Oggigiorno l’allevamento di animali ha il solo scopo di sfruttare al massimo un animale (una mucca da latte vive circa 7 anni, invece di 40…) e ucciderlo per alimentare la popolazione mondiale.

Senza considerare la dignità animale al pari di quella umana.

Senza considerare lo spreco di alimenti e la quantità di carne butatta via ogni giorno dai supermercati della grande distribuzione.

Senza considerare il fatto che i nutrienti animali possono essere sostituiti da quelli vegetali, senza determinare alcun problema di salute per l’essere umano.

Anche se piace la carne, bisogna essere coscienti di come arriva sul nostro piatto e di quali procedimenti vengono adottati da allevatori e macellai. Perché ci sono altri modi di allevare gli animali.

Il video che segue è abbastanza triste e contiene immagini forti.

In seguito ad una breve chiacchierata con un amico e visto che l’ignoranza sul tema è parecchio diffusa, vi spiego come dovete scegliere le uova:

Ogni uovo è marchiato con un numero (a parte quelle uova che comprate direttamente dal contadino, le migliori, a patto che si conosca a fondo cosa viene dato da mangiare alle galline e come vivono, ndr) e la prima cifra, 0, 1, 2 o 3, è la più importante: ci dice com’è stata allevata la gallina che ha partorito quell’uovo. Esistono 4 tipi di allevamento ai quali corrispondono 4 numeri, dallo 0 al 3.

Il numero 3 definisce la peggiore forma di allevamento, l’allevamento in batteria: le galline vivono per tutta uovo-articolola loro vita in gabbie della dimensione di una scatola di scarpe, senza vedere mai la luce del sole e da quando sono ancora pulcini vengono imbottiti di antibiotici.

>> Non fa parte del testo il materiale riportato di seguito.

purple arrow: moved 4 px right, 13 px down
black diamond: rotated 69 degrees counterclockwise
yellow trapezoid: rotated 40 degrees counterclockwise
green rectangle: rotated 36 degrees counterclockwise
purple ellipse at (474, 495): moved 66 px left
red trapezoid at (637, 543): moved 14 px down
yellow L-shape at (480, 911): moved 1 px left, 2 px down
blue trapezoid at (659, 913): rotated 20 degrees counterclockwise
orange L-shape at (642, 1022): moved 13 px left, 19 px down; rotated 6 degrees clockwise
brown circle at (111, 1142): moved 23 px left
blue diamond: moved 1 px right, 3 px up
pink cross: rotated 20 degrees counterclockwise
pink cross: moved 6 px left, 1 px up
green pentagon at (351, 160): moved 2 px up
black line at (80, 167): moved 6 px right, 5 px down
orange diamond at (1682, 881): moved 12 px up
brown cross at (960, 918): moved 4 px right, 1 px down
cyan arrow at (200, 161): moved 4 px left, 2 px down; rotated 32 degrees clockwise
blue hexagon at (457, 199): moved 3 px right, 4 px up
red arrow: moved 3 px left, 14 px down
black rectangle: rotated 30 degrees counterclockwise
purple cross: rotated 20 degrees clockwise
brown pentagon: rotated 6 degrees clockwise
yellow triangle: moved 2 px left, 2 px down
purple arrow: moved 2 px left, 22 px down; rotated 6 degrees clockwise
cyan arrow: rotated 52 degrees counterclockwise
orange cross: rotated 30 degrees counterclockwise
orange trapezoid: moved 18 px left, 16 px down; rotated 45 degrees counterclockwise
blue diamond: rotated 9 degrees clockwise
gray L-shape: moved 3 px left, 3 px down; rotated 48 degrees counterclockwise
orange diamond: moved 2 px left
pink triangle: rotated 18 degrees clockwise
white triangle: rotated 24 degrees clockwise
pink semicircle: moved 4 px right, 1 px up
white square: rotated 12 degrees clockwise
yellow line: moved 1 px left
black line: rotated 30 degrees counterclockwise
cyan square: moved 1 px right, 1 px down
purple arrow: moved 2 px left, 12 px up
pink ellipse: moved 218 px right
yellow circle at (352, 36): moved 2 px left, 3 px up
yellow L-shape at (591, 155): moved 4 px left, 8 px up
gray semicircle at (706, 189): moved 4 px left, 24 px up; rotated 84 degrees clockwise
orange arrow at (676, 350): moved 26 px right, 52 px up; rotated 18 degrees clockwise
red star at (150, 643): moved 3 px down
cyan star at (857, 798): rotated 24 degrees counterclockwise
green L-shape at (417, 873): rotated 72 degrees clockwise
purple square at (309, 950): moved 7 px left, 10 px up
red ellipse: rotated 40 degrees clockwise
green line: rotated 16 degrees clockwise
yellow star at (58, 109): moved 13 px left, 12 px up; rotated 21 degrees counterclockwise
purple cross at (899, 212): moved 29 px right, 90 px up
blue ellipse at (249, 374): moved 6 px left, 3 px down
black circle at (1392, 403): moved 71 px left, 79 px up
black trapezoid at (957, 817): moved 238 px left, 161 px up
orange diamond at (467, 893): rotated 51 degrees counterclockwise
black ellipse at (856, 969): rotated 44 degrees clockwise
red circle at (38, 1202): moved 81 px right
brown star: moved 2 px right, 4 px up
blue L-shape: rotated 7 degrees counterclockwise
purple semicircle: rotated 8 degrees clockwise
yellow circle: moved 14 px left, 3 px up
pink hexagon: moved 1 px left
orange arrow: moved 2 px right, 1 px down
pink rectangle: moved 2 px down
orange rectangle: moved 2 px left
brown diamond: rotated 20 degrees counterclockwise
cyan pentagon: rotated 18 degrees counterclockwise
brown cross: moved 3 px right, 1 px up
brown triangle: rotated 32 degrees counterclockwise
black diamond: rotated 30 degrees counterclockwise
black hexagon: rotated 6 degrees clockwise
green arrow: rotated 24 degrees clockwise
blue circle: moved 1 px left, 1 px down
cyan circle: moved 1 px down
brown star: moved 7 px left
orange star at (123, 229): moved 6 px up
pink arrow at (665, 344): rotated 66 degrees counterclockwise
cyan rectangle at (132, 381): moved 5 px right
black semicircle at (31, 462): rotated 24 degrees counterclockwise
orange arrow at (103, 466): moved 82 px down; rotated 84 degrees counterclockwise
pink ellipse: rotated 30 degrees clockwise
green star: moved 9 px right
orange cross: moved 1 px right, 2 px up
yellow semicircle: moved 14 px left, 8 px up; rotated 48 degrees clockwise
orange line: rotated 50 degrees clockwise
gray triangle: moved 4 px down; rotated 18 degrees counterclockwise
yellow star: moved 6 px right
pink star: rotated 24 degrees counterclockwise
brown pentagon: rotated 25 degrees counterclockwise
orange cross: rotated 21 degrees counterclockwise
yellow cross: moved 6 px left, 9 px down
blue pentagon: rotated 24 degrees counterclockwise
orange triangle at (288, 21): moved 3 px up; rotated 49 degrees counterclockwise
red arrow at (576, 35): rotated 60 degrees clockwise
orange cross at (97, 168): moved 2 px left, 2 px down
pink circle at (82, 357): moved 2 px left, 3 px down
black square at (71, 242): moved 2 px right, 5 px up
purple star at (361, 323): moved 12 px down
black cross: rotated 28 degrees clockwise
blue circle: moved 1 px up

Il numero 2 significa “allevamento a terra”: l’unica differenza con l’allevamento in gabbia è che le galline sono stivate tutte in gruppo in un unico capannone privo di finestre. Sul pavimento è sparsa paglia, sabbia e mangime. Due grossi problemi si riscontrano in questo tipo di allevamento: una concentrazione di vapori d’ammoniaca e la violenza tra galline che, costrette a vivere in 7/8 per metro quadrato durante tutta la loro vita, finiscono per diventare pazze e beccarsi tra di loro. Gli allevatori oggi risolvono questo problema mozzandogli il becco quando sono ancora pulcini.

Il numero 1 significa “allevamento ruspante”: le galline possono uscire dal capannone (a discrezione dell’allevatore…).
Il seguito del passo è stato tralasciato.